*INSTRUCTIONS TO FOLLOW*. Nothing may be left out of the listing below but its images; repeat the rest exactly.
::: TASK DATA :::
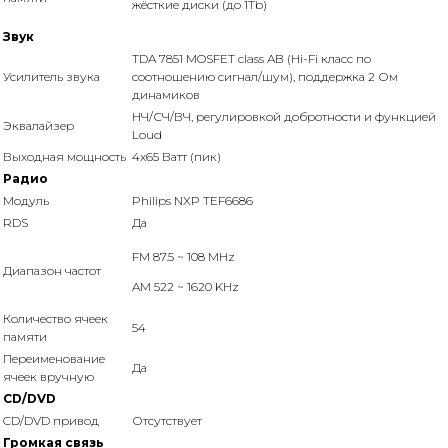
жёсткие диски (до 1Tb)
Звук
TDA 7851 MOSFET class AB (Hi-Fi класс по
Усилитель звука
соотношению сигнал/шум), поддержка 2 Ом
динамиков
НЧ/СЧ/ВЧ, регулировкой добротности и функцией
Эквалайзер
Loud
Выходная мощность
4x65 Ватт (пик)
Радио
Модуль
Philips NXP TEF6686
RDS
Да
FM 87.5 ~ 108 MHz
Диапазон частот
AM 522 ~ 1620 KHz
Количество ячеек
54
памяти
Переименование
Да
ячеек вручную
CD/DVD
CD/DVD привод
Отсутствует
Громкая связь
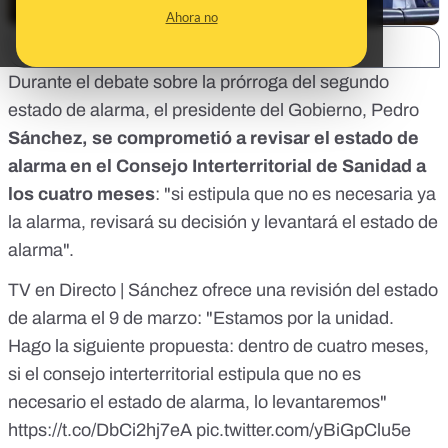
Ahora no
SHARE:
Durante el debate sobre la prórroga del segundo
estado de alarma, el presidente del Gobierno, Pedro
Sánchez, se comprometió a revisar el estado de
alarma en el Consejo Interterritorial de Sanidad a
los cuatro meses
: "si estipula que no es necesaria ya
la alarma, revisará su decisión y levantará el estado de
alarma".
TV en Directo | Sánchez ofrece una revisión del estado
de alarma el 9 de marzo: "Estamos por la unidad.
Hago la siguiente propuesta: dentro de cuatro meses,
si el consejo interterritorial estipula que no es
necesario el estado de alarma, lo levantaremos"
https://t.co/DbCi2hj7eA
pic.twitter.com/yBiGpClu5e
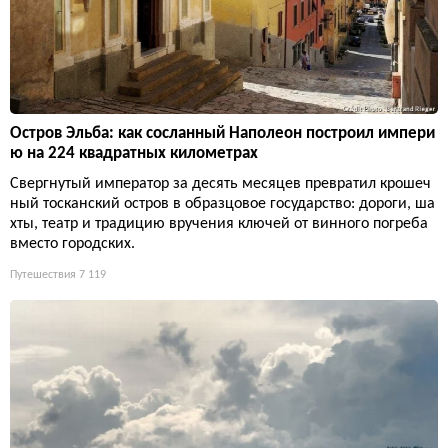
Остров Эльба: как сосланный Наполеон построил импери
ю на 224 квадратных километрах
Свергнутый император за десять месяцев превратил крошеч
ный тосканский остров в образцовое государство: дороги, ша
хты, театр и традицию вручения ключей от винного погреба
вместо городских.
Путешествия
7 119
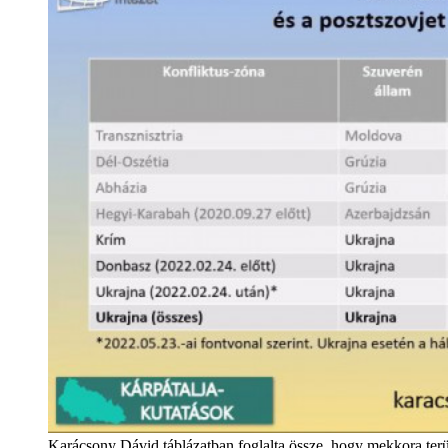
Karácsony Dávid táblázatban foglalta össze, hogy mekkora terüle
:::
*RESULT BELOW*.
жёсткие диски (до 1Tb)
Звук
TDA 7851 MOSFET class AB (Hi-Fi класс по
Усилитель звука
соотношению сигнал/шум), поддержка 2 Ом
динамиков
НЧ/СЧ/ВЧ, регулировкой добротности и функцией
Эквалайзер
Loud
Выходная мощность
4x65 Ватт (пик)
Радио
Модуль
Philips NXP TEF6686
RDS
Да
FM 87.5 ~ 108 MHz
Диапазон частот
AM 522 ~ 1620 KHz
Количество ячеек
54
памяти
Переименование
Да
ячеек вручную
CD/DVD
CD/DVD привод
Отсутствует
Громкая связь
Ahora no
SHARE:
Durante el debate sobre la prórroga del segundo
estado de alarma, el presidente del Gobierno, Pedro
Sánchez, se comprometió a revisar el estado de
alarma en el Consejo Interterritorial de Sanidad a
los cuatro meses
: "si estipula que no es necesaria ya
la alarma, revisará su decisión y levantará el estado de
alarma".
TV en Directo | Sánchez ofrece una revisión del estado
de alarma el 9 de marzo: "Estamos por la unidad.
Hago la siguiente propuesta: dentro de cuatro meses,
si el consejo interterritorial estipula que no es
necesario el estado de alarma, lo levantaremos"
https://t.co/DbCi2hj7eA
pic.twitter.com/yBiGpClu5e
Остров Эльба: как сосланный Наполеон построил импери
ю на 224 квадратных километрах
Свергнутый император за десять месяцев превратил крошеч
ный тосканский остров в образцовое государство: дороги, ша
хты, театр и традицию вручения ключей от винного погреба
вместо городских.
Путешествия
7 119
Karácsony Dávid táblázatban foglalta össze, hogy mekkora terüle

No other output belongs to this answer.